A vous mes ancêtres

 

     Bien avant moi vous fouliez le sol de cette terre, parfois de glaise ou d’argile, parfois de sable ou de roc, d’un pas alerte ou incertain, toujours vous alliez de l’avant.

     Venu d’Auvergne ou de Lorraine, des Ardennes ou d’Alsace, d’Italie ou d’Autriche, aucun obstacle ne vous a définitivement stoppé dans votre marche en avant.

      Fi Des forêts et des champs, des montagnes et des rivières, des frontières ou des guerres, des crues ou des sécheresses, des épidémies ou des malédictions, des joies et des peines vous avez vécu, et pour moi vous vivez !

      Peut-être me voyez-vous faire, et en colère vous pensez, Diantre ! Que diable, Parbleu, mais il nous numérote le bougre! Ne sommes-nous que des numéros à ses yeux ?

      Que nenni mes aïeux, n’y voyez point offense, ce n’est que l’adresse ou vous trouver dans les longues rues bordées d’arbres ou j’aimerais pouvoir vous loger.

       Tous je vous connais, je vous dis, je pourrais vous réciter si ma mémoire parfois ne me prenait en défaut.

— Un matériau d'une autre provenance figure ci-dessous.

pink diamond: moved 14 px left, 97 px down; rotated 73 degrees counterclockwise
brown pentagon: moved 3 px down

       Toi Michel, maçon tu étais, tu habites tout au bout de la première rue à gauche, ton fils Curin à tes coté, Maître maçon de lui tu as fait, à ton second mariage, déjà il signait… Et pourtant Gerbecourt en cette fin 17eme cela devait être éloigné de tout ? Allait-il à l’école, sûrement.

       Mais peut-être pourrais-tu me répondre toi-même Curin, et as-tu fait le tour de France ?

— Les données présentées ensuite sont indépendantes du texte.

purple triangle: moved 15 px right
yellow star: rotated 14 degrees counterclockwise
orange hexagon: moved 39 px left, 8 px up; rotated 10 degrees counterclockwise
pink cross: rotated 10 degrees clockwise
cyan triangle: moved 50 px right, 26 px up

       Quel mal j’ai eu, tu sais, à retrouver ton père ! Et ta mère, dis, tu ne pourrais pas murmurer son nom à mon oreille ? Et ton demi-frère pourquoi donc est-il allé se marier en Haute-Marne ? Etait-il aussi compagnon ?

       Et toi Ferdinand Marie, toi qui loges au 100 de cette rue à droite, pourquoi me tais-tu le nom de ta signora ? Aurais-tu pensé que tes enfants et petits-enfants allaient se distinguer l’épée à la main ? N’as-tu pas tremblé de peur en les voyant s’enrôler ? Quel dommage que je ne pratique pas ta langue ensoleillée !

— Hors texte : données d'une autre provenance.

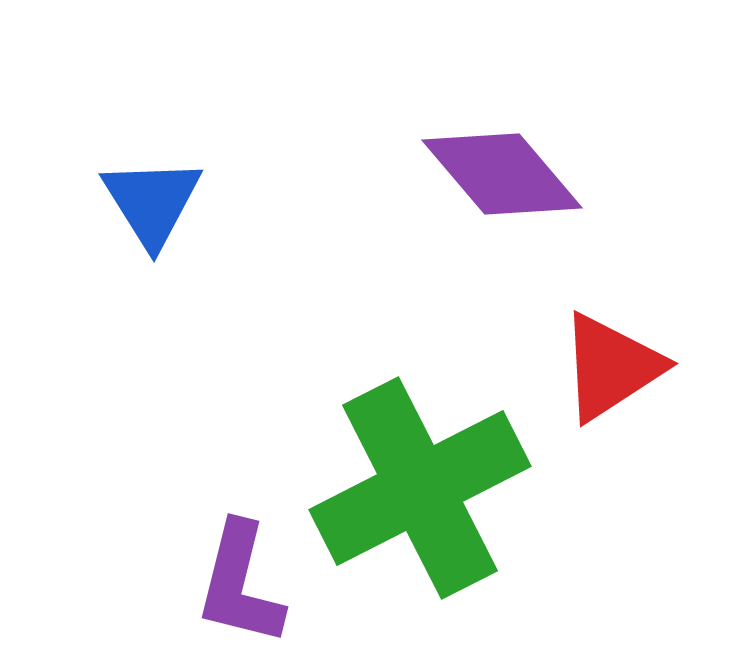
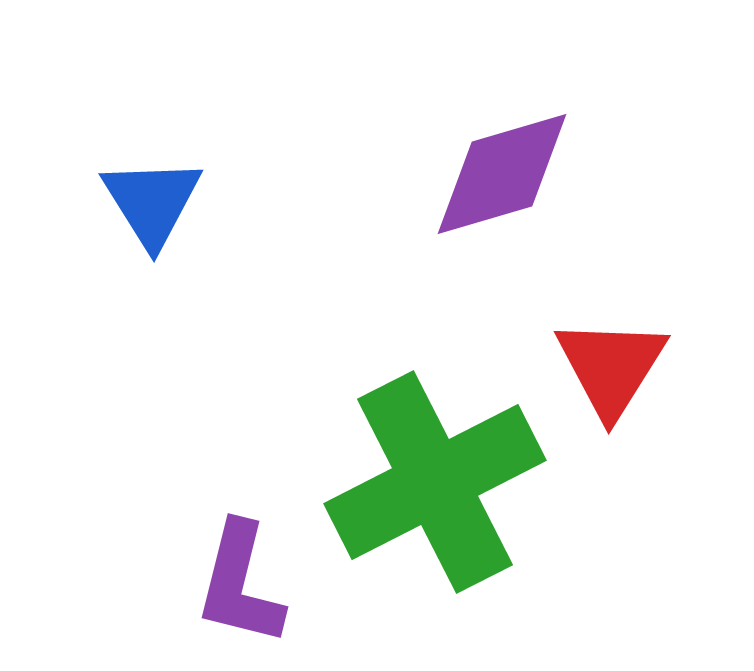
purple diamond: rotated 66 degrees counterclockwise
red triangle: rotated 25 degrees counterclockwise
green cross: moved 15 px right, 6 px up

       Quant à toi Jean Jacques, tu me fais aller jusqu’au 6144 pour te retrouver, dis donc entre nous, les cigognes elles ne migraient pas en ces temps là ! Dis donc comment faisiez-vous sans les allocations ? Et tous instruits, dès le 16eme siècle, chapeau ! Tu dois rager maintenant !

       Mais non vous non plus mesdames je ne vous oublie pas, sans vous serais-je là ?

        Catherine, pourquoi ne me dis-tu pas avec qui tu as eu ton fils, quoi, c’est un secret, hein ! Que me dis-tu, c’est un enfant de l’amour ! C’est tout ce qui compte pour moi.

        Et toi Marguerite, saurais-je bientôt pourquoi tu as quitté ta Corrèze, Oui ? que dis-tu ? Ah bon ! Ce n’est pas toi, seulement ton fils, et encore, pour marier une fille de Corréziens, d’accord je comprends mieux.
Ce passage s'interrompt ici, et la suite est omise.